Tatsunori Hashimoto

Assistant Professor, Stanford

thashim [AT] stanford.edu

Diversity and coverage in natural language generation

Ensuring models do not merely plagiarize the training set

Overview: Recent progress in generative models for images and text have shown that carefully constructed neural models can generate samples which humans cannot distinguish from the original training data. However, it has been widely observed that these improvements in sample quality have come at the cost of ignoring atypical samples. For example, generative model for images trained on the handwritten digits {0, 1, .. 9} will learn to generate the most common digits in high resolution, and ignore the rest. Similarly, generative models for dialogue systems have the generic utterance problem of responding with ``I don’t know’’ whenever possible. In both cases, the focus on average quality – as measured by human evaluations – has resulted in generative models which systematically ignore atypical examples to improve average sample quality.

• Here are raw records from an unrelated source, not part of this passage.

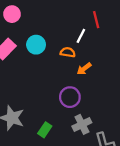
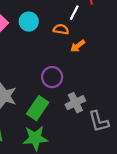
purple circle: (70, 97) -> (52, 77), moved
green rectangle: (45, 130) -> (38, 108), size x1.5

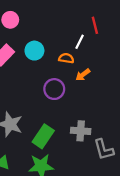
purple circle: (52, 77) -> (54, 89), moved
gray cross: (75, 103) -> (81, 131), turned 30

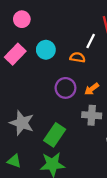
orange arrow: (83, 75) -> (92, 89), moved
gray cross: (81, 131) -> (92, 115), moved

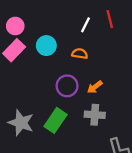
pink circle: (22, 19) -> (15, 26), moved
white line: (91, 41) -> (85, 25), moved
green rectangle: (55, 135) -> (56, 120), moved

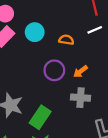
white line: (85, 25) -> (95, 30), moved, turned 40
green rectangle: (56, 120) -> (40, 117), moved

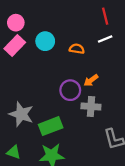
purple circle: (54, 70) -> (70, 90), moved
green rectangle: (40, 117) -> (51, 126), turned 35

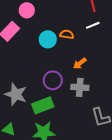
pink circle: (16, 23) -> (27, 10), moved
cyan circle: (45, 41) -> (48, 39), moved
purple circle: (70, 90) -> (53, 80), moved

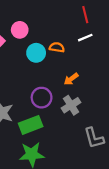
pink circle: (27, 10) -> (20, 30), moved
gray cross: (80, 87) -> (71, 105), turned -36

My work develops evaluations, models, and training procedures which ensure that a model has learned full diversity of utterances from the reference distribution.

In evaluation, we propose new evaluation for natural language generation (NLG) which leverages human sample quality judgments to estimate the total variation distance between a model and the reference distribution. Applying this evaluation to state-of-the-art models demonstrates a pervasive trade-off between the sample quality of neural NLG systems, and memorization of the training set [Hashimoto+ 2019].

In modeling and training, we have developed edit-based models, which learn to generate text by editing existing examples from the training set [Guu+ 2018]. We show that this method improves upon generation diversity and quality. When combined with a learned retrieval system, we show that such an edit system can match specialized code generation methods on code generation tasks [Hashimoto+ 2018].